[Input for this task Boundary: Start]
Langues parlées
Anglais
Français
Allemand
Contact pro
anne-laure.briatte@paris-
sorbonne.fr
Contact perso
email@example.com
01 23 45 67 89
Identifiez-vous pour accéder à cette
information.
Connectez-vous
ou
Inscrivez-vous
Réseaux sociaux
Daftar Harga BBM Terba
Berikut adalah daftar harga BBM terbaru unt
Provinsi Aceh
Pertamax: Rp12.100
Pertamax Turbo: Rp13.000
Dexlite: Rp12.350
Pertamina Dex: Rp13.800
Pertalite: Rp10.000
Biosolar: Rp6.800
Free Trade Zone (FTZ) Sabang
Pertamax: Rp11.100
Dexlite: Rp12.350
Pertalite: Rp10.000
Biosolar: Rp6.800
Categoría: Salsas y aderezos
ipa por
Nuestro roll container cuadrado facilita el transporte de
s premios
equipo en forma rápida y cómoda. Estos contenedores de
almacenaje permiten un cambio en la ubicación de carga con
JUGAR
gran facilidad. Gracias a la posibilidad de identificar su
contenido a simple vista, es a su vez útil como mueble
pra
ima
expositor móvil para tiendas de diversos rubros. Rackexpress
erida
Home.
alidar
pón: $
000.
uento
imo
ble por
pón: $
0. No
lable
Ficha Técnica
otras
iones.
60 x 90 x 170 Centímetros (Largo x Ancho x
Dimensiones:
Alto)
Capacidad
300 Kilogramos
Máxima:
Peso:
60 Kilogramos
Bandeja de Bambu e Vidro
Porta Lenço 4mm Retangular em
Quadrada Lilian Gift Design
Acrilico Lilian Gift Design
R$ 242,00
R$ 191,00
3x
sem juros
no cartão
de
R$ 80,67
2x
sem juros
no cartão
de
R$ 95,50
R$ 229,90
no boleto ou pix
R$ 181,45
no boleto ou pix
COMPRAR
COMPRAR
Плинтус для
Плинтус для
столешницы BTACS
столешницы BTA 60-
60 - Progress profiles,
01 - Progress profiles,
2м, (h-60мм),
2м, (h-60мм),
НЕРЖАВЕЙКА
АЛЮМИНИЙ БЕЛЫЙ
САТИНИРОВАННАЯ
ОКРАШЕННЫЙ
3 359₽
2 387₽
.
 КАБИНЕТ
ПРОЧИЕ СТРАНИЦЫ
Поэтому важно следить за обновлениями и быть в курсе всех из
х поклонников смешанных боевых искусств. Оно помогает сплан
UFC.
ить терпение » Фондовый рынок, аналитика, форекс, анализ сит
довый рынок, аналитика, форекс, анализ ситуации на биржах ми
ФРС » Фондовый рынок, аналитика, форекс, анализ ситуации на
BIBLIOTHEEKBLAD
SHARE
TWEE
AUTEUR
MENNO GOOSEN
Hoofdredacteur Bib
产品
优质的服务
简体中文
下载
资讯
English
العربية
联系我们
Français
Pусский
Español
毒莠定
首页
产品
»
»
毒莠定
[Input for this task Boundary: End]
> **Exercise instructions**
What you return must match the records above exactly, line for line.

> **Result of this task**
Langues parlées
Anglais
Français
Allemand
Contact pro
anne-laure.briatte@paris-
sorbonne.fr
Contact perso
email@example.com
01 23 45 67 89
Identifiez-vous pour accéder à cette
information.
Connectez-vous
ou
Inscrivez-vous
Réseaux sociaux
Daftar Harga BBM Terba
Berikut adalah daftar harga BBM terbaru unt
Provinsi Aceh
Pertamax: Rp12.100
Pertamax Turbo: Rp13.000
Dexlite: Rp12.350
Pertamina Dex: Rp13.800
Pertalite: Rp10.000
Biosolar: Rp6.800
Free Trade Zone (FTZ) Sabang
Pertamax: Rp11.100
Dexlite: Rp12.350
Pertalite: Rp10.000
Biosolar: Rp6.800
Categoría: Salsas y aderezos
ipa por
Nuestro roll container cuadrado facilita el transporte de
s premios
equipo en forma rápida y cómoda. Estos contenedores de
almacenaje permiten un cambio en la ubicación de carga con
JUGAR
gran facilidad. Gracias a la posibilidad de identificar su
contenido a simple vista, es a su vez útil como mueble
pra
ima
expositor móvil para tiendas de diversos rubros. Rackexpress
erida
Home.
alidar
pón: $
000.
uento
imo
ble por
pón: $
0. No
lable
Ficha Técnica
otras
iones.
60 x 90 x 170 Centímetros (Largo x Ancho x
Dimensiones:
Alto)
Capacidad
300 Kilogramos
Máxima:
Peso:
60 Kilogramos
Bandeja de Bambu e Vidro
Porta Lenço 4mm Retangular em
Quadrada Lilian Gift Design
Acrilico Lilian Gift Design
R$ 242,00
R$ 191,00
3x
sem juros
no cartão
de
R$ 80,67
2x
sem juros
no cartão
de
R$ 95,50
R$ 229,90
no boleto ou pix
R$ 181,45
no boleto ou pix
COMPRAR
COMPRAR
Плинтус для
Плинтус для
столешницы BTACS
столешницы BTA 60-
60 - Progress profiles,
01 - Progress profiles,
2м, (h-60мм),
2м, (h-60мм),
НЕРЖАВЕЙКА
АЛЮМИНИЙ БЕЛЫЙ
САТИНИРОВАННАЯ
ОКРАШЕННЫЙ
3 359₽
2 387₽
.
 КАБИНЕТ
ПРОЧИЕ СТРАНИЦЫ
Поэтому важно следить за обновлениями и быть в курсе всех из
х поклонников смешанных боевых искусств. Оно помогает сплан
UFC.
ить терпение » Фондовый рынок, аналитика, форекс, анализ сит
довый рынок, аналитика, форекс, анализ ситуации на биржах ми
ФРС » Фондовый рынок, аналитика, форекс, анализ ситуации на
BIBLIOTHEEKBLAD
SHARE
TWEE
AUTEUR
MENNO GOOSEN
Hoofdredacteur Bib
产品
优质的服务
简体中文
下载
资讯
English
العربية
联系我们
Français
Pусский
Español
毒莠定
首页
产品
»
»
毒莠定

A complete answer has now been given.